Most physicians already hand off at least some duties. What researchers advocate is looking to see whether delegation can go further. Diagnosis, assessment and many procedures would remain in the physician’s hands, but supporters of this approach say teams should meet to discuss how tasks can be divvied up appropriately. Discussion should take into account what nonphysician staffers already do, how new duties may fit in and what the limits of respective licenses allow. Physicians also should be comfortable with giving up tasks.
The goal is not to overburden staffers or take away jobs from physicians but to allow doctors to care for more patients. Some practices may find it cost effective to hire additional personnel. For example, Florida Cardiac Consultants hired 10 nurse practitioners and physician assistants.
“As a team, discuss care-coordination tasks to be done and take a divide-and-conquer approach to all tasks,” said Joseph Scherger, MD, MPH, vice president for primary care and academic affairs with Eisenhower Medical Center in Rancho Mirage, Calif. Dr. Scherger said he delegates as many tasks as possible to medical assistants, nurses and others at the practice. “Like any created system, the form follows from the functions to be done.
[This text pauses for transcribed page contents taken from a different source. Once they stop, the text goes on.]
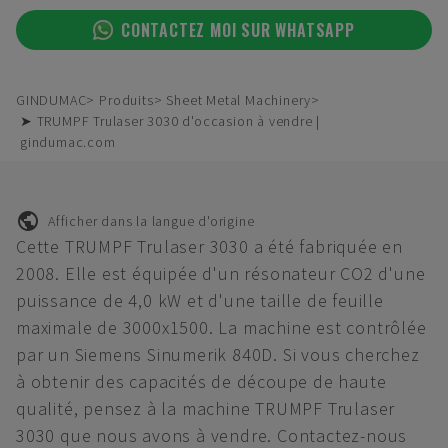
CONTACTEZ MOI SUR WHATSAPP
GINDUMAC
Produits
Sheet Metal Machinery
➤ TRUMPF Trulaser 3030 d'occasion à vendre |
gindumac.com
Afficher dans la langue d'origine
Cette TRUMPF Trulaser 3030 a été fabriquée en
2008. Elle est équipée d'un résonateur CO2 d'une
puissance de 4,0 kW et d'une taille de feuille
maximale de 3000x1500. La machine est contrôlée
par un Siemens Sinumerik 840D. Si vous cherchez
à obtenir des capacités de découpe de haute
qualité, pensez à la machine TRUMPF Trulaser
3030 que nous avons à vendre. Contactez-nous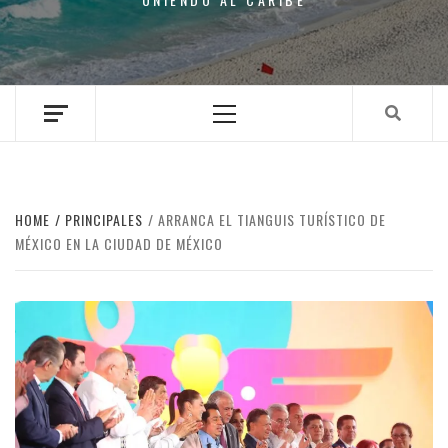
Primary
Menu
HOME
PRINCIPALES
ARRANCA EL TIANGUIS TURÍSTICO DE
MÉXICO EN LA CIUDAD DE MÉXICO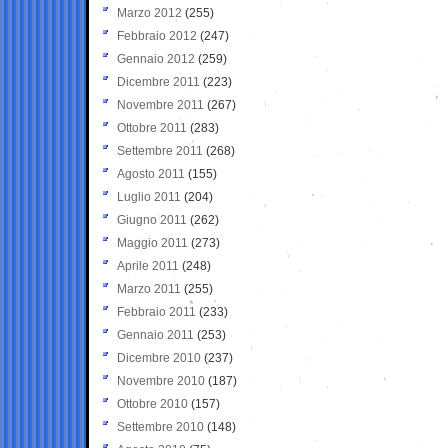
Marzo 2012
(255)
Febbraio 2012
(247)
Gennaio 2012
(259)
Dicembre 2011
(223)
Novembre 2011
(267)
Ottobre 2011
(283)
Settembre 2011
(268)
Agosto 2011
(155)
Luglio 2011
(204)
Giugno 2011
(262)
Maggio 2011
(273)
Aprile 2011
(248)
Marzo 2011
(255)
Febbraio 2011
(233)
Gennaio 2011
(253)
Dicembre 2010
(237)
Novembre 2010
(187)
Ottobre 2010
(157)
Settembre 2010
(148)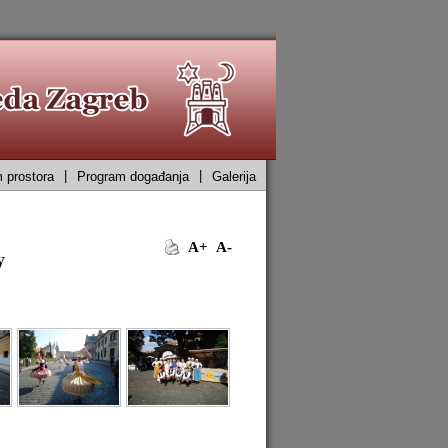
|
|
 prostora
Program događanja
Galerija
A+
A-
y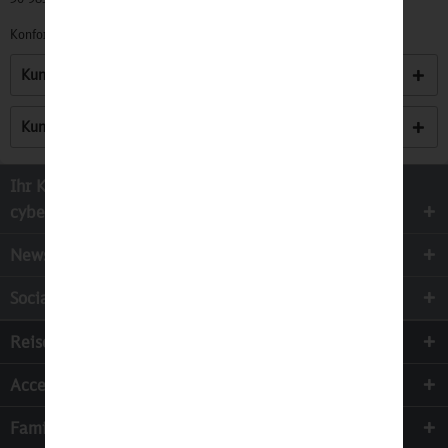
Konformitätserklärungen zu unseren Produkten finden Sie
hier.
Kunden kauften auch
Kunden haben sich ebenfalls angesehen
Ihr Kontakt zur
cyber-Wear Heidelberg GmbH
Newsletter
Socialmedia
Reisen
Accessoires
Familie & Kinder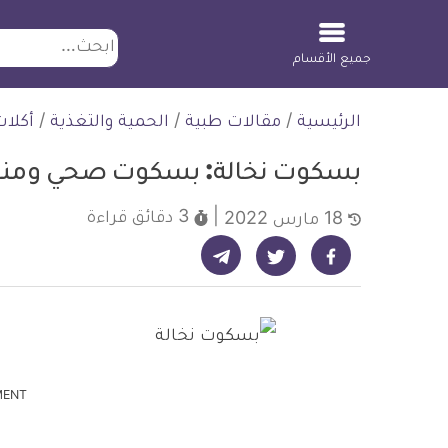
ابحث
جميع الأقسام
لتخطي
الرئيسية
/
مقالات طبية
/
الحمية والتغذية
/
أكلا
لمحتوى
بسكوت نخالة: بسكوت صحي ومنا
3 دقائق
قراءة
18 مارس 2022
شارك على تيليجرام - ديلي ميديكال انفو
شارك على فيسبوك - ديلي ميديكال انفو
شارك على تويتر - ديلي ميديكال انفو
MENT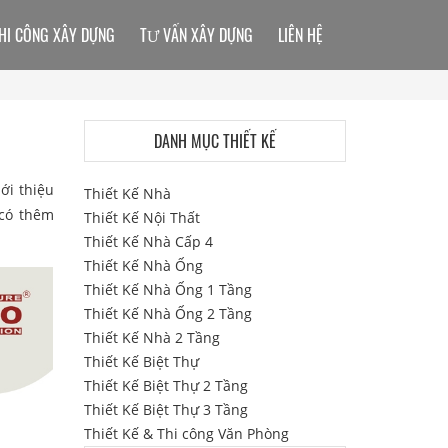
HI CÔNG XÂY DỰNG
TƯ VẤN XÂY DỰNG
LIÊN HỆ
DANH MỤC THIẾT KẾ
ới thiệu
Thiết Kế Nhà
 có thêm
Thiết Kế Nội Thất
Thiết Kế Nhà Cấp 4
Thiết Kế Nhà Ống
Thiết Kế Nhà Ống 1 Tầng
Thiết Kế Nhà Ống 2 Tầng
Thiết Kế Nhà 2 Tầng
Thiết Kế Biệt Thự
Thiết Kế Biệt Thự 2 Tầng
Thiết Kế Biệt Thự 3 Tầng
Thiết Kế & Thi công Văn Phòng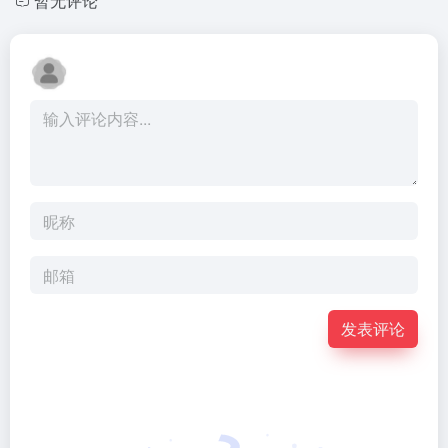
暂无评论
发表评论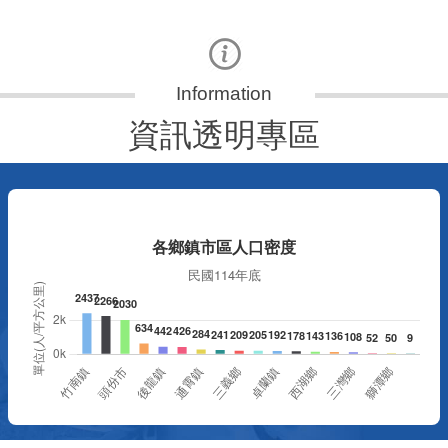
典禮，此為苗栗市第27個、全縣第236處的據
署
點。苗栗縣長鍾東錦上午主持揭牌儀式，頒發15
作
萬元開辦費，鼓勵長輩多參加據點活動，可以更
縣
加健康、長壽。 坐落於苗栗市維祥里光華街89
手
號的社區照顧關懷據點，今 ...
更多
資訊透明專區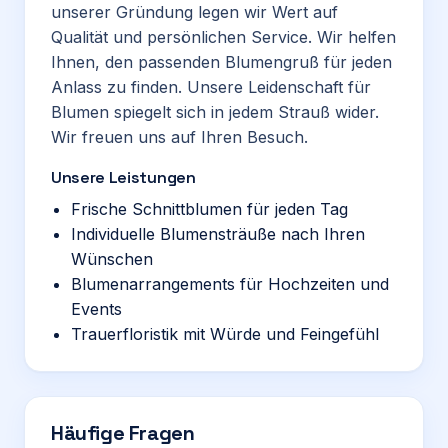
unserer Gründung legen wir Wert auf
Qualität und persönlichen Service. Wir helfen
Ihnen, den passenden Blumengruß für jeden
Anlass zu finden. Unsere Leidenschaft für
Blumen spiegelt sich in jedem Strauß wider.
Wir freuen uns auf Ihren Besuch.
Unsere Leistungen
Frische Schnittblumen für jeden Tag
Individuelle Blumensträuße nach Ihren
Wünschen
Blumenarrangements für Hochzeiten und
Events
Trauerfloristik mit Würde und Feingefühl
Häufige Fragen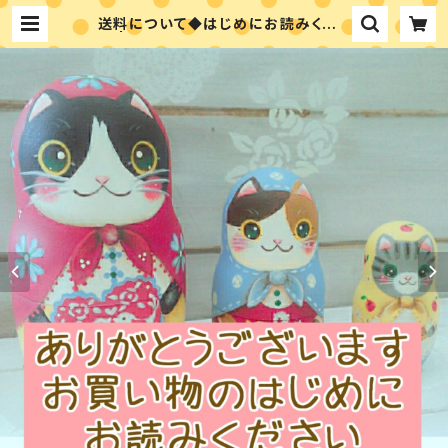
送料について◆はじめにお読みくださ
い | アトリエシュエット 富永ゆかりの
ペイントショップ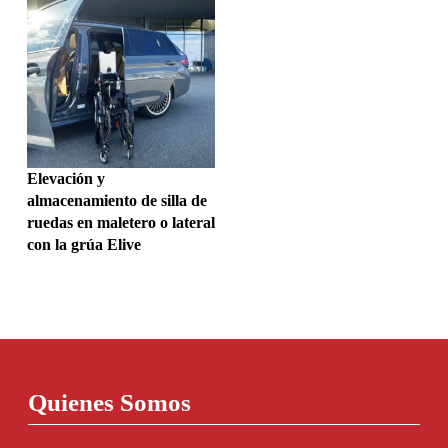
Elevación y
almacenamiento de silla de
ruedas en maletero o lateral
con la grúa Elive
Quienes Somos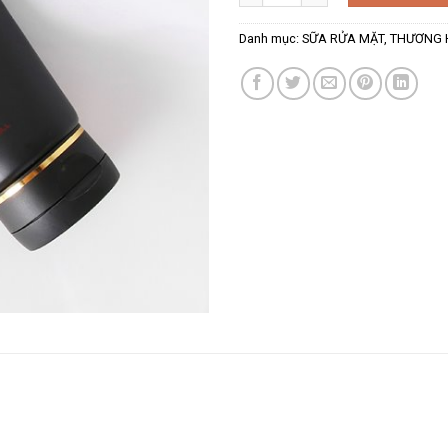
Danh mục:
SỮA RỬA MẶT
,
THƯƠNG 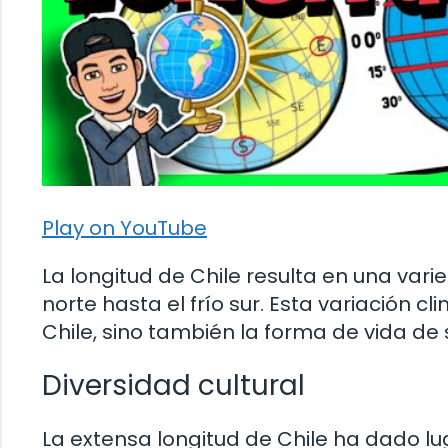
Play on YouTube
La longitud de Chile resulta en una vari
norte hasta el frío sur. Esta variación c
Chile, sino también la forma de vida de 
Diversidad cultural
La extensa longitud de Chile ha dado lug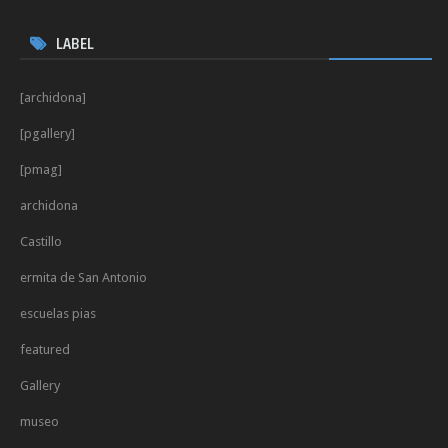
LABEL
[archidona]
[pgallery]
[pmag]
archidona
Castillo
ermita de San Antonio
escuelas pias
featured
Gallery
museo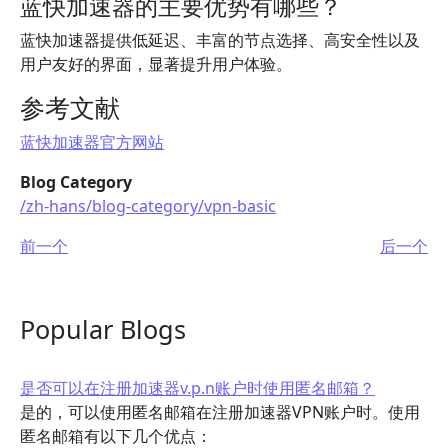
蓝快加速器的主要优势有哪些？
蓝快加速器提供低延迟、丰富的节点选择、高安全性以及
用户友好的界面，显著提升用户体验。
参考文献
蓝快加速器官方网站
Blog Category
/zh-hans/blog-category/vpn-basic
前一个
后一个
Popular Blogs
是否可以在注册加速器v.p.n账户时使用匿名邮箱？
是的，可以使用匿名邮箱在注册加速器VPN账户时。使用
匿名邮箱有以下几个优点：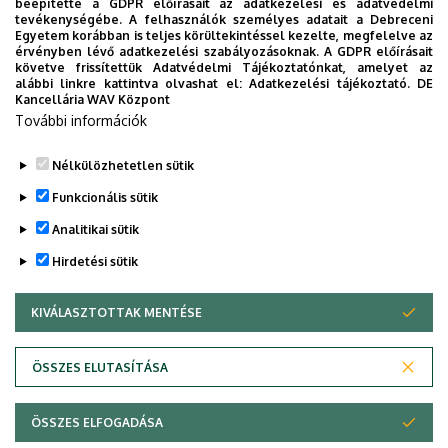
beépítette a GDPR előírásait az adatkezelési és adatvédelmi
tevékenységébe. A felhasználók személyes adatait a Debreceni
Egyetem korábban is teljes körültekintéssel kezelte, megfelelve az
érvényben lévő adatkezelési szabályozásoknak. A GDPR előírásait
követve frissítettük Adatvédelmi Tájékoztatónkat, amelyet az
alábbi linkre kattintva olvashat el:
Adatkezelési tájékoztató.
DE
Kancellária WAV Központ
További információk
Nélkülözhetetlen sütik
Funkcionális sütik
Analitikai sütik
Hirdetési sütik
KIVÁLASZTOTTAK MENTÉSE
WITHDRAW CONSENT
ÖSSZES ELUTASÍTÁSA
Legutóbbi frissítés:
2025. 10. 14. 19:36
ÖSSZES ELFOGADÁSA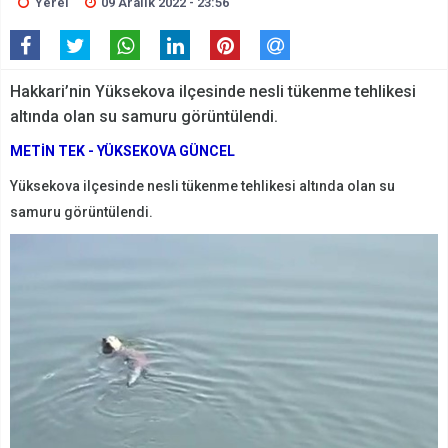
Yerel
09 Aralık 2022 - 23:56
Hakkari’nin Yüksekova ilçesinde nesli tükenme tehlikesi
altında olan su samuru görüntülendi.
METİN TEK - YÜKSEKOVA GÜNCEL
Yüksekova ilçesinde nesli tükenme tehlikesi altında olan su
samuru görüntülendi.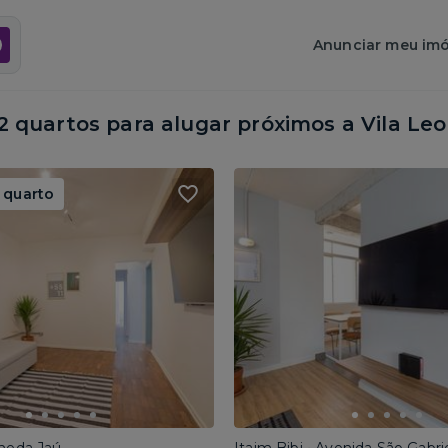
Anunciar meu imó
 quartos para alugar próximos a
Vila Leo
 quarto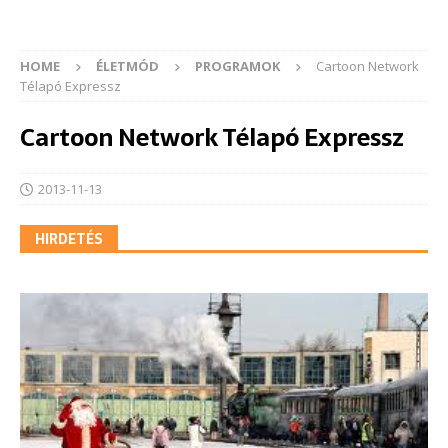
HOME
ÉLETMÓD
PROGRAMOK
Cartoon Network
Télapó Expressz
Cartoon Network Télapó Expressz
2013-11-13
HIRDETÉS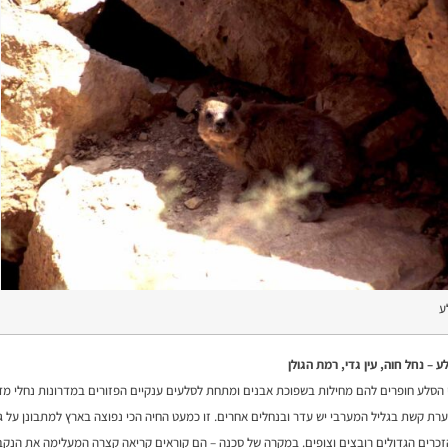
ע
ע – נחל חוה, עין גדי, רמת הגולן
 הסלע חופרים להם מחילות בשפוכת אבנים ומתחת לסלעים ענקיים הפזורים במדרונות נחלי מדבר
ת קשת בגליל המערבי יש עדר ובנחלים אחרים. זו כמעט החיה הכי נפוצה בארץ למתבונן על גופ
זכרים הגדולים רובצים וצופים. במקרה של סכנה – הם קוראים קריאה קצרה המעלימה את הנקב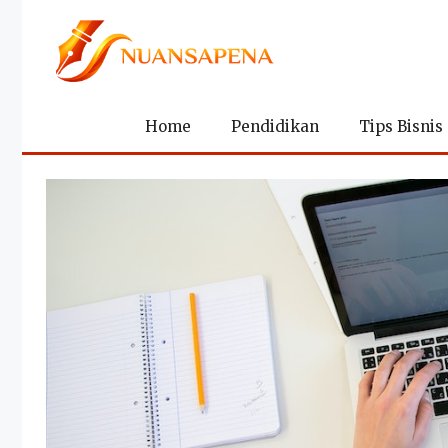
Langsung
ke
isi
Home
Pendidikan
Tips Bisnis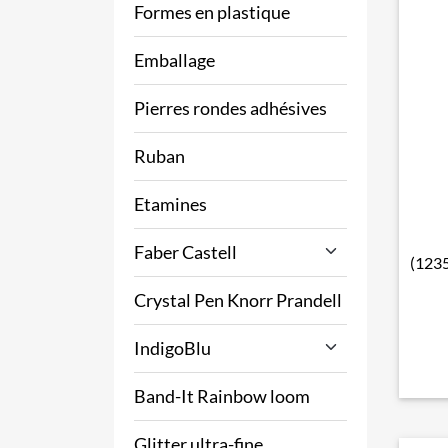
Formes en plastique
Emballage
Pierres rondes adhésives
Ruban
Etamines
Faber Castell
(1235
Crystal Pen Knorr Prandell
IndigoBlu
Band-It Rainbow loom
Glitter ultra-fine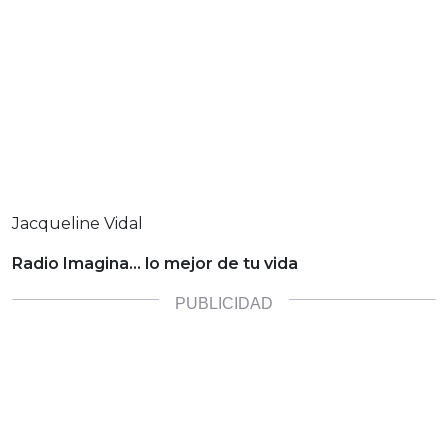
Jacqueline Vidal
Radio Imagina… lo mejor de tu vida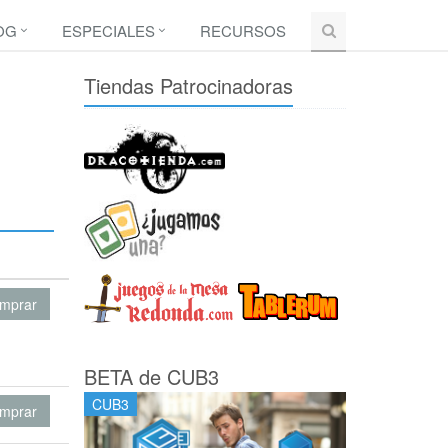
OG
ESPECIALES
RECURSOS
Tiendas Patrocinadoras
mprar
BETA de CUB3
CUB3
mprar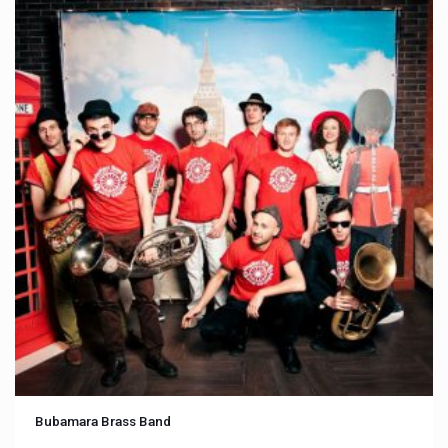
Bubamara Brass Band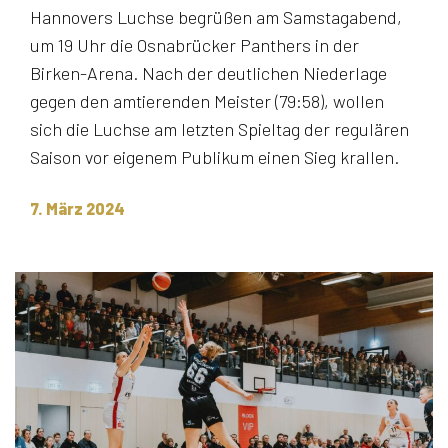
Hannovers Luchse begrüßen am Samstagabend,
um 19 Uhr die Osnabrücker Panthers in der
Birken-Arena. Nach der deutlichen Niederlage
gegen den amtierenden Meister (79:58), wollen
sich die Luchse am letzten Spieltag der regulären
Saison vor eigenem Publikum einen Sieg krallen.
7. März 2024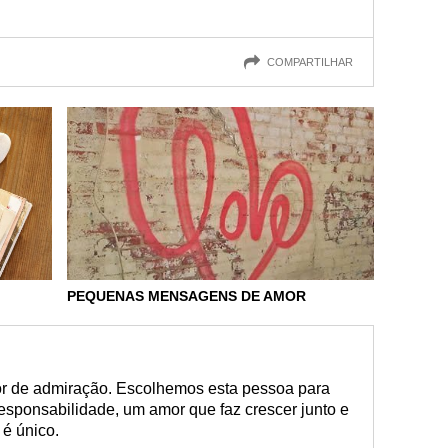
COMPARTILHAR
PEQUENAS MENSAGENS DE AMOR
r de admiração. Escolhemos esta pessoa para
 responsabilidade, um amor que faz crescer junto e
é único.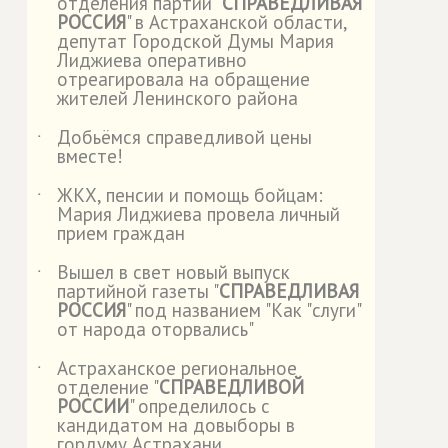
отделения партии "
СПРАВЕДЛИВАЯ
РОССИЯ
" в Астраханской области,
депутат Городской Думы Мария
Лиджиева оперативно
отреагировала на обращение
жителей Ленинского района
Добьёмся справедливой цены
˙
вместе!
ЖКХ, пенсии и помощь бойцам:
˙
Мария Лиджиева провела личный
прием граждан
Вышел в свет новый выпуск
˙
партийной газеты "
СПРАВЕДЛИВАЯ
РОССИЯ
" под названием "Как "слуги"
от народа оторвались"
Астраханское региональное
˙
отделение "
СПРАВЕДЛИВОЙ
РОССИИ
" определилось с
кандидатом на довыборы в
гордуму Астрахани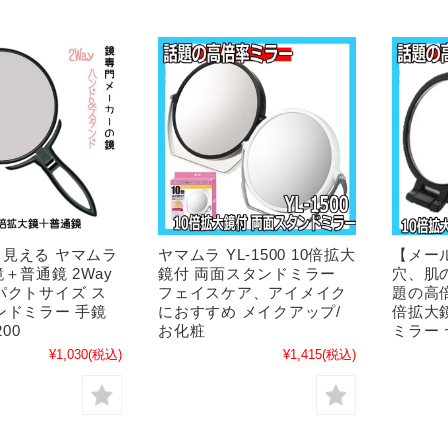
見える ヤマムラ
ヤマムラ YL-1500 10倍拡大
【メー
＋普通鏡 2Way
鏡付 両面スタンドミラー
穴、肌
パクトサイズ ス
フェイスケア、アイメイク
題の高倍
ンドミラー 手鏡
におすすめ メイクアップ/
倍拡大
200
お化粧
ミラー
¥1,030
(税込)
¥1,415
(税込)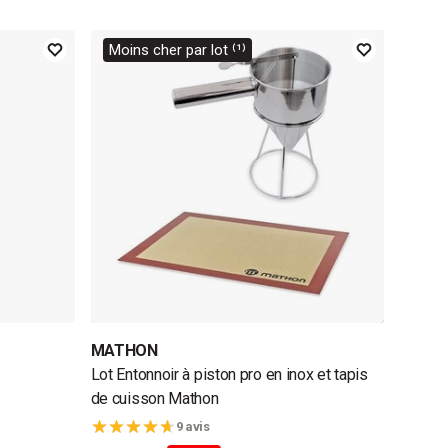
Moins cher par lot ⁽¹⁾
MATHON
Lot Entonnoir à piston pro en inox et tapis
de cuisson Mathon
9 avis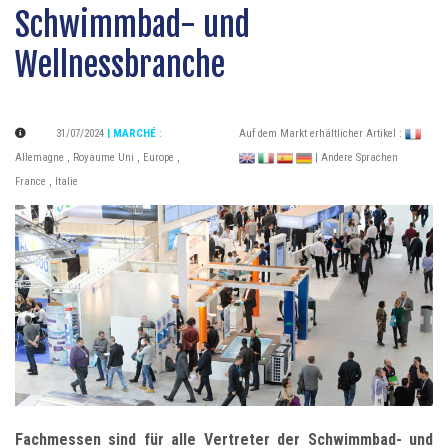
Schwimmbad- und
Wellnessbranche
31/07/2024
| MARCHÉ
:
Auf dem Markt erhältlicher Artikel :
Allemagne
,
Royaume Uni
,
Europe
,
| Andere Sprachen
France
,
Italie
Fachmessen sind für alle Vertreter der Schwimmbad- und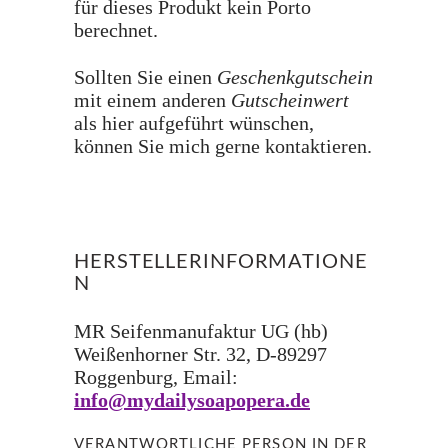
für dieses Produkt kein Porto
berechnet.
Sollten Sie einen
Geschenkgutschein
mit einem anderen
Gutscheinwert
als hier aufgeführt wünschen,
können Sie mich gerne kontaktieren.
HERSTELLERINFORMATIONE
N
MR Seifenmanufaktur UG (hb)
Weißenhorner Str. 32, D-89297
Roggenburg, Email:
info@mydailysoapopera.de
VERANTWORTLICHE PERSON IN DER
“It’s still the physician’s responsibility for everything that is done. We’re not shirking the responsibility. It’s your team, but we need to step back from all the work and be way more selective as to what the doctor does.”
The impact of delegation is getting more attention because it is viewed as a critical component of team-based care models, such as the patient-centered medical home. Finding ways to increase physician panel size is considered particularly important, because 30 million people are expected to become newly insured under the Affordable Care Act. And an aging and increasingly obese population also will raise demand for services. The physician supply, however, is projected to fall short. The American Medical Association and many medical societies support some form of a physician-led team-based care model to address the problem.
“As the report illustrates, physician-led health care teams can help meet the surge in demand as millions of Americans obtain health insurance and can access ongoing health care,” said AMA President Jeremy A. Lazarus, MD. “Physicians and other health professionals have long worked together to meet patient needs for a reason: The physician-led team approach to care works. Patients win when each member of their health care team plays the role they are educated and trained to play.”